§ **EXERCISE DIRECTIONS**:
Bring together every line in the data that includes "objavu".

§ **AVAILABLE DATA**:

---+---

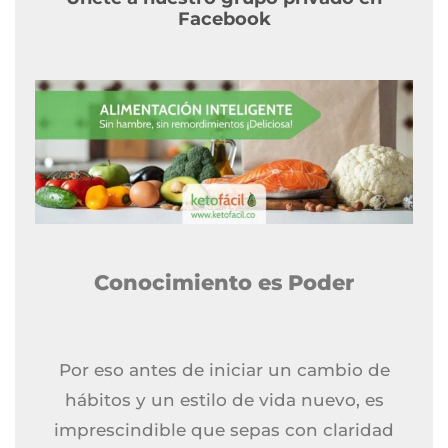
Facebook
Conocimiento es Poder
Por eso antes de iniciar un cambio de
hábitos y un estilo de vida nuevo, es
imprescindible que sepas con claridad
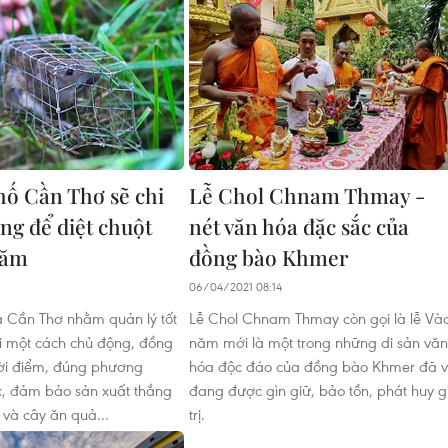
ố Cần Thơ sẽ chi
Lễ Chol Chnam Thmay -
ồng để diệt chuột
nét văn hóa đặc sắc của
năm
đồng bào Khmer
1
06/04/2021 08:14
 Cần Thơ nhằm quản lý tốt
Lễ Chol Chnam Thmay còn gọi là lễ Và
i một cách chủ động, đồng
năm mới là một trong những di sản văn
hời điểm, đúng phương
hóa độc đáo của đồng bào Khmer đã 
ục, đảm bảo sản xuất thắng
đang được gìn giữ, bảo tồn, phát huy g
a và cây ăn quả...
trị.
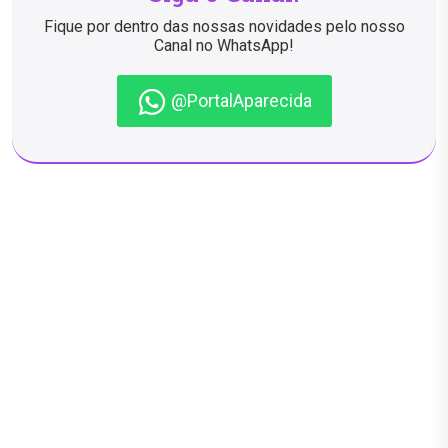
Fique por dentro das nossas novidades pelo nosso
Canal no WhatsApp!
@PortalAparecida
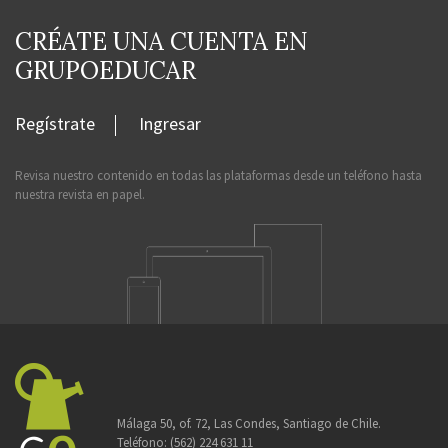
CRÉATE UNA CUENTA EN
GRUPOEDUCAR
Regístrate
Ingresar
Revisa nuestro contenido en todas las plataformas desde un teléfono hasta
nuestra revista en papel.
Málaga 50, of. 72, Las Condes, Santiago de Chile.
Teléfono:
(562) 224 631 11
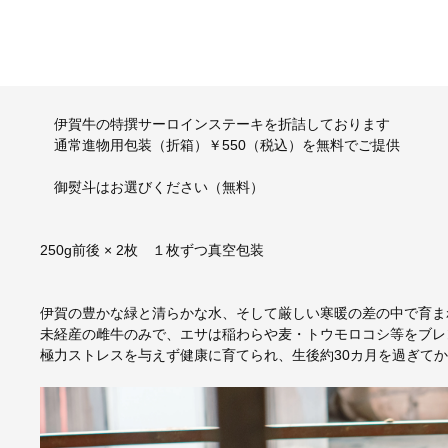
伊賀牛の特撰サーロインステーキを折詰しております
通常進物用包装（折箱）￥550（税込）を無料でご提供
御熨斗はお選びください（無料）
250g前後 × 2枚 １枚ずつ真空包装
伊賀の豊かな緑と清らかな水、そして厳しい寒暖の差の中で育ま
未経産の雌牛のみで、エサは稲わらや麦・トウモロコシ等をブレ
極力ストレスを与えず健康に育てられ、生後約30カ月を過ぎて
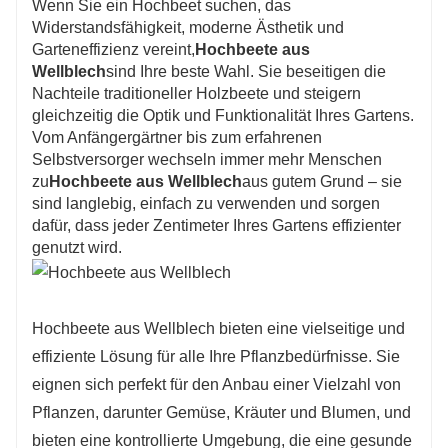
Wenn Sie ein Hochbeet suchen, das
Widerstandsfähigkeit, moderne Ästhetik und
Garteneffizienz vereint,
Hochbeete aus
Wellblech
sind Ihre beste Wahl. Sie beseitigen die
Nachteile traditioneller Holzbeete und steigern
gleichzeitig die Optik und Funktionalität Ihres Gartens.
Vom Anfängergärtner bis zum erfahrenen
Selbstversorger wechseln immer mehr Menschen
zu
Hochbeete aus Wellblech
aus gutem Grund – sie
sind langlebig, einfach zu verwenden und sorgen
dafür, dass jeder Zentimeter Ihres Gartens effizienter
genutzt wird.
Hochbeete aus Wellblech bieten eine vielseitige und
effiziente Lösung für alle Ihre Pflanzbedürfnisse. Sie
eignen sich perfekt für den Anbau einer Vielzahl von
Pflanzen, darunter Gemüse, Kräuter und Blumen, und
bieten eine kontrollierte Umgebung, die eine gesunde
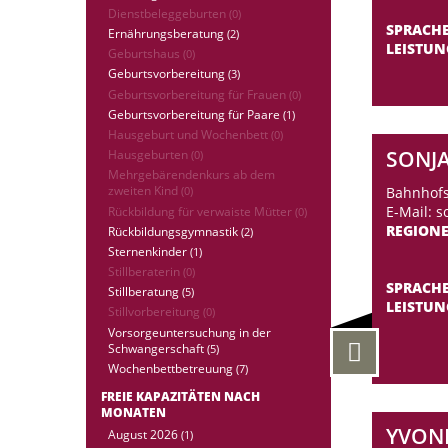
Dienstbeleggeburten
(0)
SPRACH
Ernährungsberatung
(2)
LEISTU
Geburtshaus
(0)
Geburtsvorbereitung
(3)
Geburtsvorbereitung für Frauen
(0)
Geburtsvorbereitung für Paare
(1)
Hausgeburt und Wochenbett
(0)
SONJA
Hausgeburten
(0)
Mehrgebärendenkurs ab dem
zweiten Kind
Bahnhofs
(0)
E-Mail: s
Rückbildung für verwaiste Mütter
(0)
REGION
Rückbildungsgymnastik
(2)
Sternenkinder
(1)
Stillberaterin
(0)
SPRACH
Stillberatung
(5)
LEISTU
Stillvorbereitung
(0)
Vorsorgeuntersuchung in der
Schwangerschaft
(5)
Wochenbettbetreuung
(7)
FREIE KAPAZITÄTEN NACH
MONATEN
YVONN
August 2026
(1)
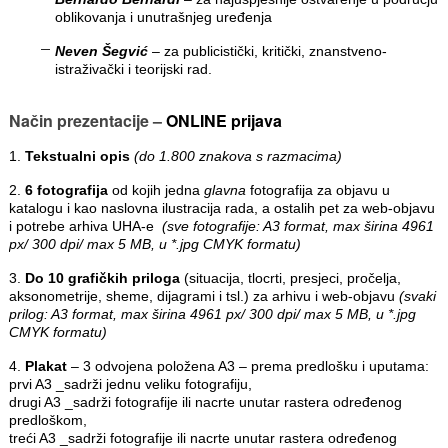
oblikovanja i unutrašnjeg uređenja
Neven Šegvić
– za publicistički, kritički, znanstveno-
istraživački i teorijski rad.
Način prezentacije –
ONLINE prijava
1.
Tekstualni opis
(do 1.800 znakova s razmacima)
2.
6 fotografija
od kojih jedna
glavna
fotografija za objavu u
katalogu i kao naslovna ilustracija rada, a ostalih pet za web-objavu
i potrebe arhiva UHA-e
(sve fotografije: A3 format, max širina 4961
px/ 300 dpi/ max 5 MB, u *.jpg CMYK formatu)
3.
Do 10 grafičkih priloga
(situacija, tlocrti, presjeci, pročelja,
aksonometrije, sheme, dijagrami i tsl.) za arhivu i web-objavu
(svaki
prilog: A3 format, max širina 4961 px/ 300 dpi/ max 5 MB, u *.jpg
CMYK formatu)
4.
Plakat
– 3 odvojena položena A3 – prema predlošku i uputama:
prvi A3 _sadrži jednu veliku fotografiju,
drugi A3 _sadrži fotografije ili nacrte unutar rastera određenog
predloškom,
treći A3 _sadrži fotografije ili nacrte unutar rastera određenog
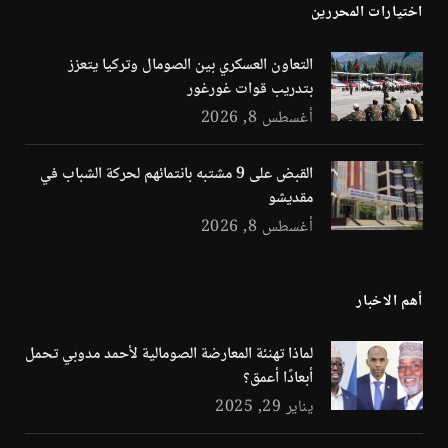
اختيارات المحررين
التعاون العسكري بين الصومال وتركيا يتعزز
بتدريب قوات غورغور
أغسطس 8, 2026
القبض على 9 مشتبه بانتمائهم لحركة الشباب في
مقديشو
أغسطس 8, 2026
أهم الاخبار
لماذا تهنئة المعارضة الصومالية لأحمد مدوبي تحمل
أبعادًا أعمق؟
يناير 29, 2025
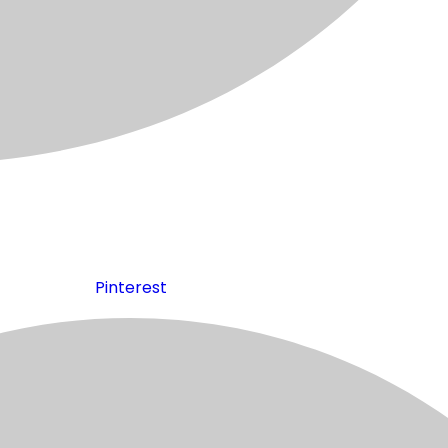
Pinterest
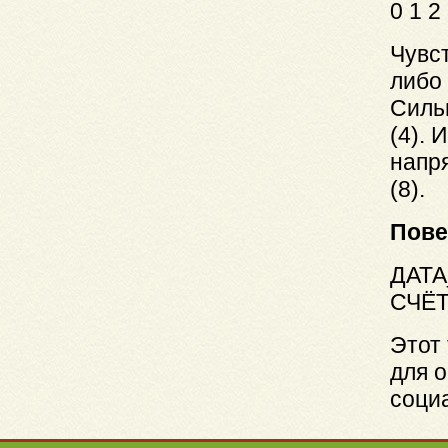
0 1 2
Чувст
либо 
Силь
(4).
напря
(8).
Пове
ДАТА
СЧЁТ
Этот 
для 
соци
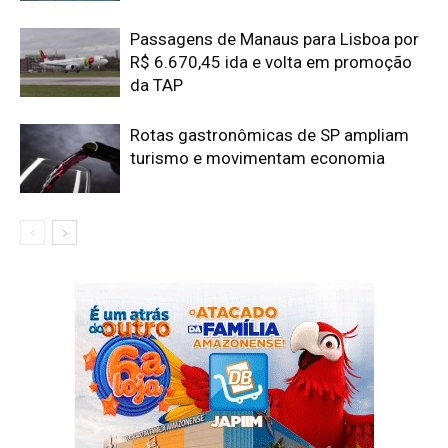
Passagens de Manaus para Lisboa por
R$ 6.670,45 ida e volta em promoção
da TAP
Rotas gastronômicas de SP ampliam
turismo e movimentam economia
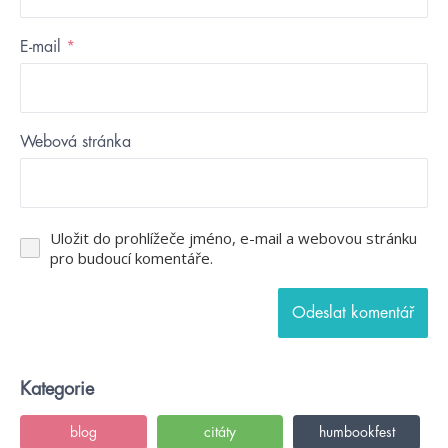
E-mail
*
Webová stránka
Uložit do prohlížeče jméno, e-mail a webovou stránku
pro budoucí komentáře.
Kategorie
blog
citáty
humbookfest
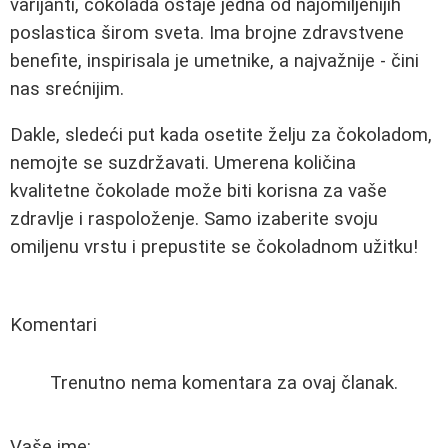
varijanti, čokolada ostaje jedna od najomiljenijih
poslastica širom sveta. Ima brojne zdravstvene
benefite, inspirisala je umetnike, a najvažnije - čini
nas srećnijim.
Dakle, sledeći put kada osetite želju za čokoladom,
nemojte se suzdržavati. Umerena količina
kvalitetne čokolade može biti korisna za vaše
zdravlje i raspoloženje. Samo izaberite svoju
omiljenu vrstu i prepustite se čokoladnom užitku!
Komentari
Trenutno nema komentara za ovaj članak.
Vaše ime:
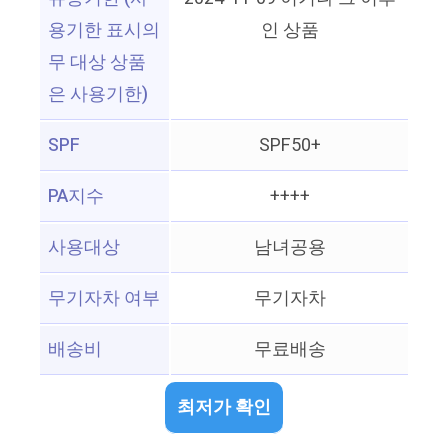
용기한 표시의
인 상품
무 대상 상품
은 사용기한)
SPF
SPF50+
PA지수
++++
사용대상
남녀공용
무기자차 여부
무기자차
배송비
무료배송
최저가 확인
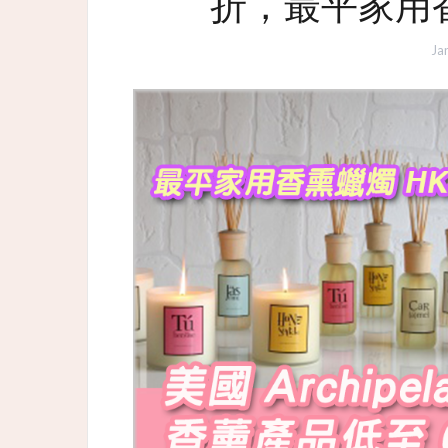
折，最平家用香
Ja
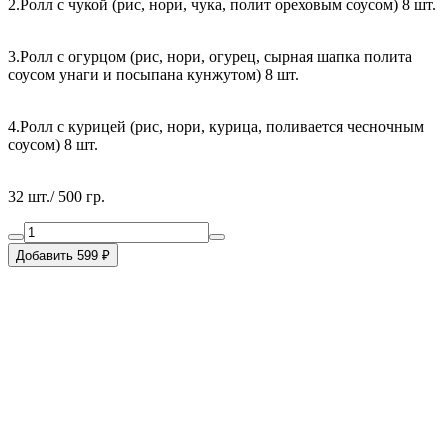
2.Ролл с чукой (рис, нори, чука, полит ореховым соусом) 8 шт.
3.Ролл с огурцом (рис, нори, огурец, сырная шапка полита
соусом унаги и посыпана кунжутом) 8 шт.
4.Ролл с курицей (рис, нори, курица, поливается чесночным
соусом) 8 шт.
32 шт./ 500 гр.
Добавить 599 ₽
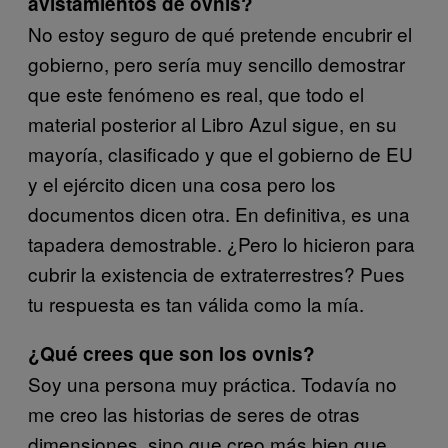
avistamientos de ovnis?
No estoy seguro de qué pretende encubrir el
gobierno, pero sería muy sencillo demostrar
que este fenómeno es real, que todo el
material posterior al Libro Azul sigue, en su
mayoría, clasificado y que el gobierno de EU
y el ejército dicen una cosa pero los
documentos dicen otra. En definitiva, es una
tapadera demostrable. ¿Pero lo hicieron para
cubrir la existencia de extraterrestres? Pues
tu respuesta es tan válida como la mía.
¿Qué crees que son los ovnis?
Soy una persona muy práctica. Todavía no
me creo las historias de seres de otras
dimensiones, sino que creo más bien que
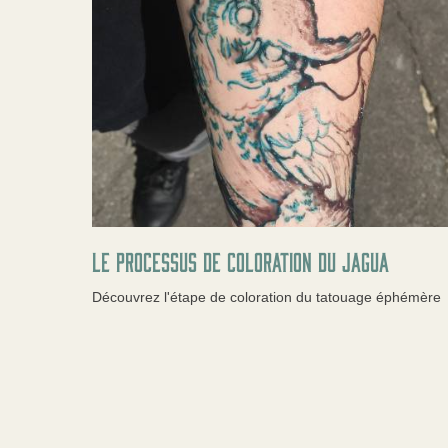
Le processus de coloration du jagua
Découvrez l'étape de coloration du tatouage éphémère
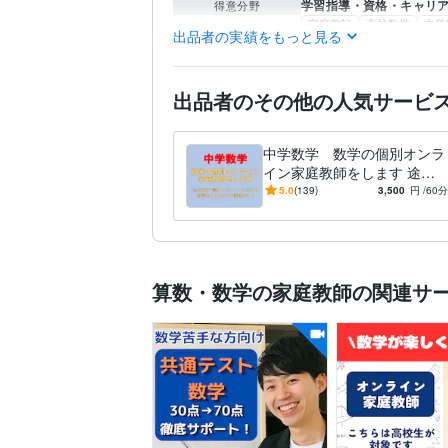
学習指導・資格・キャリ
得意分野
家庭教師
高校数学
中学
出品者の実績をもっと見る
IT相談・システム開発
E
Excel
VBA
マクロ
自
出品者のその他の人気サービ
中学数学 数学の個別オンラ
イン家庭教師をします 途中
式まで詳しくチェックしま
5.0
(139)
3,500
円
/60分
す！指導歴18年のプロ講師で
す！
算数・数学の家庭教師の関連サ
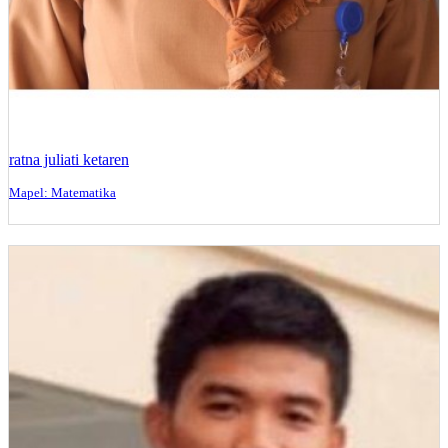
ratna juliati ketaren
Mapel: Matematika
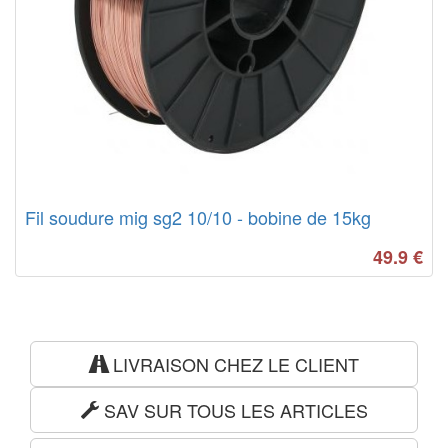
Fil soudure mig sg2 10/10 - bobine de 15kg
49.9
€
LIVRAISON CHEZ LE CLIENT
SAV SUR TOUS LES ARTICLES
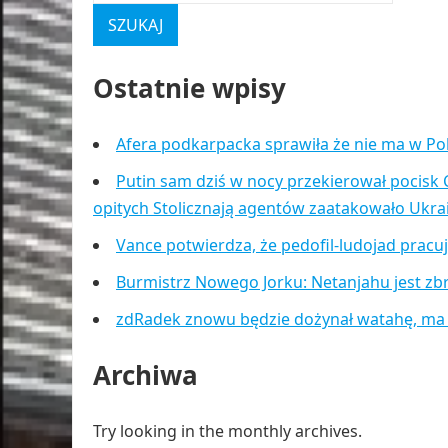
Ostatnie wpisy
Afera podkarpacka sprawiła że nie ma w Po
Putin sam dziś w nocy przekierował pocisk 
opitych Stolicznają agentów zaatakowało Ukr
Vance potwierdza, że pedofil-ludojad pracu
Burmistrz Nowego Jorku: Netanjahu jest zb
zdRadek znowu będzie dożynał watahę, ma
Archiwa
Try looking in the monthly archives.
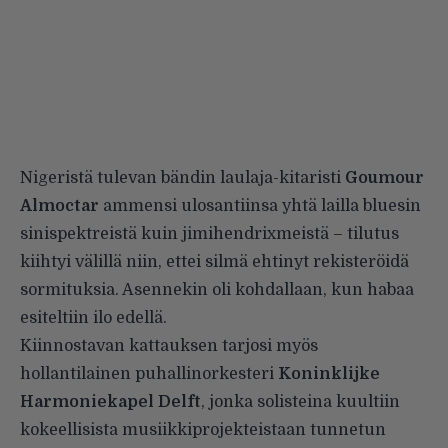
Nigeristä tulevan bändin laulaja-kitaristi
Goumour
Almoctar
ammensi ulosantiinsa yhtä lailla bluesin
sinispektreistä kuin jimihendrixmeistä – tilutus
kiihtyi välillä niin, ettei silmä ehtinyt rekisteröidä
sormituksia. Asennekin oli kohdallaan, kun habaa
esiteltiin ilo edellä.
Kiinnostavan kattauksen tarjosi myös
hollantilainen puhallinorkesteri
Koninklijke
Harmoniekapel Delft
, jonka solisteina kuultiin
kokeellisista musiikkiprojekteistaan tunnetun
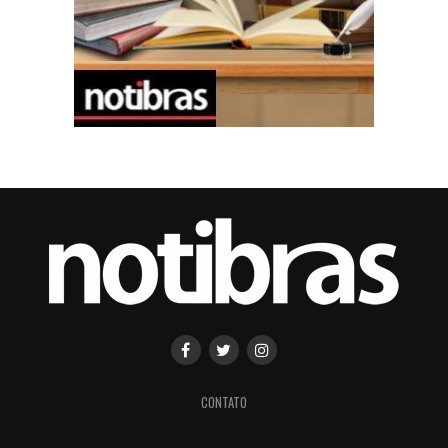
CONTATO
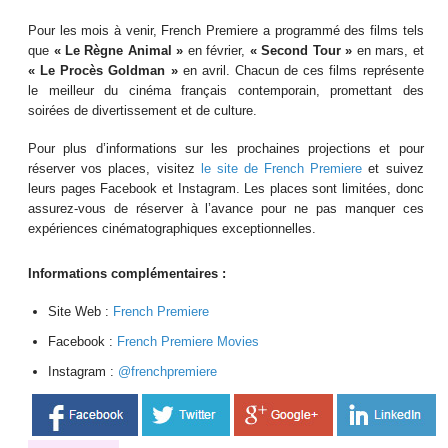
Pour les mois à venir, French Premiere a programmé des films tels
que
« Le Règne Animal »
en février,
« Second Tour »
en mars, et
« Le Procès Goldman »
en avril. Chacun de ces films représente
le meilleur du cinéma français contemporain, promettant des
soirées de divertissement et de culture.
Pour plus d’informations sur les prochaines projections et pour
réserver vos places, visitez
le site de French Premiere
et suivez
leurs pages Facebook et Instagram. Les places sont limitées, donc
assurez-vous de réserver à l’avance pour ne pas manquer ces
expériences cinématographiques exceptionnelles.
Informations complémentaires :
Site Web :
French Premiere
Facebook :
French Premiere Movies
Instagram :
@frenchpremiere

---+---

§ **REPLY**:
fotografija za objavu u
katalogu i kao naslovna ilustracija rada, a ostalih pet za web-objavu
aksonometrije, sheme, dijagrami i tsl.) za arhivu i web-objavu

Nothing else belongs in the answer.